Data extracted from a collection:
'''
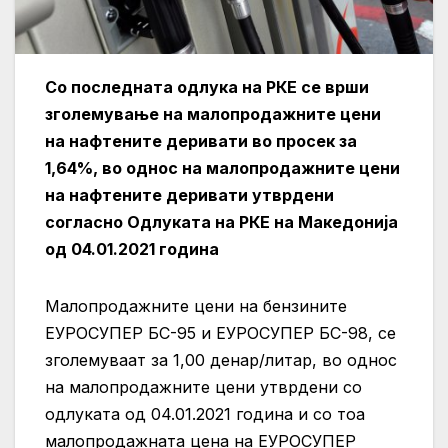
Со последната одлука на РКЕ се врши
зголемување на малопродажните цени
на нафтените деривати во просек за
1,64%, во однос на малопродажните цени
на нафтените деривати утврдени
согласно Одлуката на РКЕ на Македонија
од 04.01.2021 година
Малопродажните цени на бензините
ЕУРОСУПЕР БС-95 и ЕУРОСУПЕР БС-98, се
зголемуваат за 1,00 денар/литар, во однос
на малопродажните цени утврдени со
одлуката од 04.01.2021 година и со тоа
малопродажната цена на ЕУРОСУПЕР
'''
'''
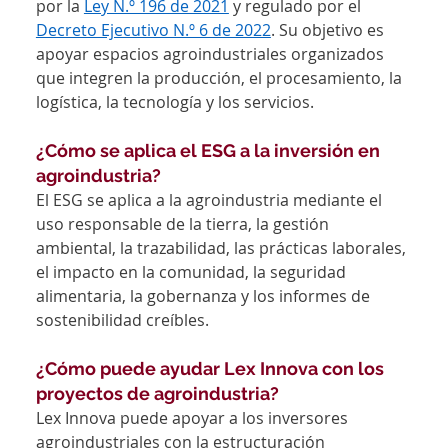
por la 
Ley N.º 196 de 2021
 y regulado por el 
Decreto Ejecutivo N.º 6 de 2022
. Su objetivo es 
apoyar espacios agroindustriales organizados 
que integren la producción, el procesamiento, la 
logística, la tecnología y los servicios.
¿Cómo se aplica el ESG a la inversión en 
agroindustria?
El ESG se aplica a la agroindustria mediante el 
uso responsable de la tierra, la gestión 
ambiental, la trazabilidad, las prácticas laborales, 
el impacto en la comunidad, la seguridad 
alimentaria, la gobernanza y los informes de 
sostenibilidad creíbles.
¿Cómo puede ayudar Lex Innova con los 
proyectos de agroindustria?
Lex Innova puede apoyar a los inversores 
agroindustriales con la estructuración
'''
'''
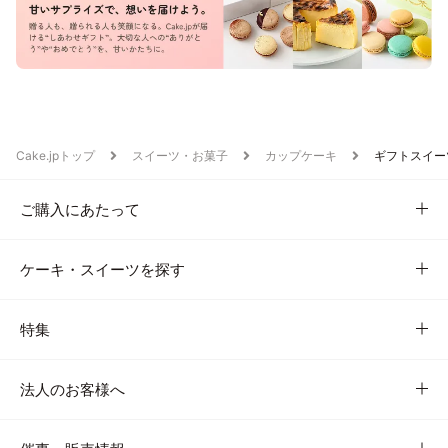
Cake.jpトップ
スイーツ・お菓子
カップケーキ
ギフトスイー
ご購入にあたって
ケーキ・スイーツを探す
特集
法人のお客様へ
'''
Copy each line of the data that contains the word "agroindustriales", leaving the other lines out.

◆ Expected answer
apoyar espacios agroindustriales organizados 
agroindustriales con la estructuración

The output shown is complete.